This motion is subject to preliminary review to determine whether "the motion and the files and records of the case conclusively show that the prisoner is entitled to no relief." 28 U.S.C. § 2255(b); see also Rule 4(b), Rules Governing Section 2255 Proceedings for the United States District Courts. When this standard is met, a hearing is not necessary. Marrow v. United States, 772 F.2d 525, 526 (9th Cir. 1985). Moreover, section 2255 relief provides an extraordinary remedy, see United States v. Addonizio, 442 U.S. 178, 184, 99 S.Ct. 2235, 60 L.Ed.2d 805 (1979), and it is the petitioner's duty to prove entitlement to it by a preponderance of the evidence, see Farrow v. United States, 580 F.2d 1339, 1355 (9th Cir. 1978).

Discussion

Defendant presents several claims for ineffective assistance of counsel. The Court applies the familiar standard supplied by the U.S. Supreme Court in Strickland v. Washington, 466 U.S. 668, 687, 104 S.Ct. 2052, 80 L.Ed.2d 674 (1984) (creating two-part test for ineffective assistance of counsel claims). First, Defendant Burris must show that his attorney's performance was deficient. This requires that he show that "counsel made errors so serious that counsel was not functioning as the `counsel' guaranteed by the Sixth Amendment." This is a heavy burden. Strickland, 466 U.S. at 689. Second, Burris must show that the defective performance prejudiced the defense to such a degree that the results of the trial cannot be trusted. Id. "A reasonable probability [that the results would be different] is a probability sufficient to undermine confidence in the outcome." Strickland, 466 U.S. at 694.

Counsel's performance is viewed from the perspective of defense counsel at the time of the alleged error and in the context of all the circumstances. Id. at 690. The Court must indulge defense counsel "with a strong presumption that counsel's conduct falls within the wide range of professional assistance; that is, the [movant] must overcome the presumption that, under the circumstances, the challenged action might be considered sound trial strategy." Id. at 689.

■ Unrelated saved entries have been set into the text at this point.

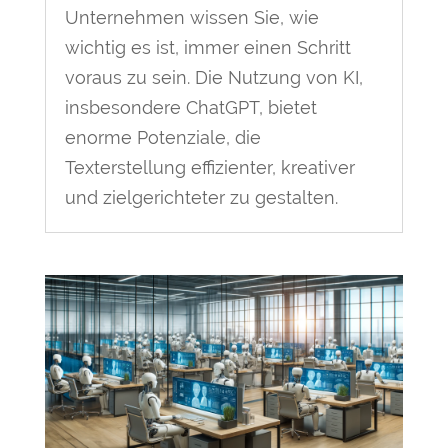
Unternehmen wissen Sie, wie
wichtig es ist, immer einen Schritt
voraus zu sein. Die Nutzung von KI,
insbesondere ChatGPT, bietet
enorme Potenziale, die
Texterstellung effizienter, kreativer
und zielgerichteter zu gestalten.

The Court examines each ground for vacating the conviction or resentencing, as follows:

1. "Lack of jurisdiction/venue for the Montana District Court since the alleged crime was committed in New York." (Doc. 45 at 4.)

1.a. "Ineffective assistance of counsel (6th amendment violation) for his attorney not raising ground one at Court." (Doc. 45 at 5.)

Defendant argues "[t]he crime was committed in New York, not in Montana. Defendant was illegally transferred to Montana, where he was tried. There were no significant contacts with Montana." (Doc. 45 at 4.) This argument is without merit. Federal statute provides that

any offense against the United States begun in one district and completed in another, or committed in more than one district, may be inquired of and prosecuted in any district in which such offense was begun, continued, or completed. Any offense involving the use of the mails, transportation in interstate or foreign commerce, or the importation of an object or person into the United States is a continuing offense and, except as otherwise expressly provided by enactment of Congress, may be inquired of and prosecuted in any district from, through, or into which such commerce, mail matter, or imported object or person moves.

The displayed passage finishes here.